「客をひとりも独りぼっちにしないで、全員を巻き込む作品をいつか撮ってみたい。地球の人口は今、何人ですか? 77億人? やっぱり究極の目標はそこですね」と語る豊田利晃監督

父親の形見として預かった古びた拳銃が"狼煙(のろし)"の引き金になった。今年4月18日に銃刀法違反の容疑をかけられたが、すぐに身の潔白が証明されて釈放。留置所の中で、やり場のない怒りは強い覚悟に変わった。映画監督は映画で返答するべきだ、と。

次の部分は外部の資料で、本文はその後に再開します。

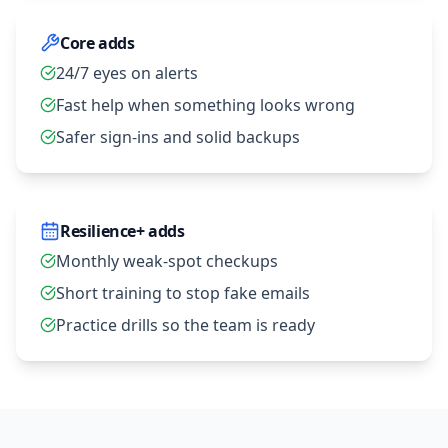
Core adds
24/7 eyes on alerts
Fast help when something looks wrong
Safer sign‑ins and solid backups
Resilience+ adds
Monthly weak‑spot checkups
Short training to stop fake emails
Practice drills so the team is ready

豊田利晃(とよだ・としあき)監督の新作短編映画『狼煙が呼ぶ』は、企画から公開(7月17日・渋谷WWW)まで3ヵ月という驚異的なスピードで産み落とされた。去る9月20日には、全国37館の劇場で一斉公開が実現。上映時間は16分。料金は一般的な劇場公開作と同様に1800円。「お礼参り」と称して監督が全劇場を巡るなど、前代未聞にして映画史に刻まれるべき"事件"になった。

そして、軌を一にして半生を綴った自伝『半分、生きた』(HeHe/ヒヒ)が上梓(じょうし)された。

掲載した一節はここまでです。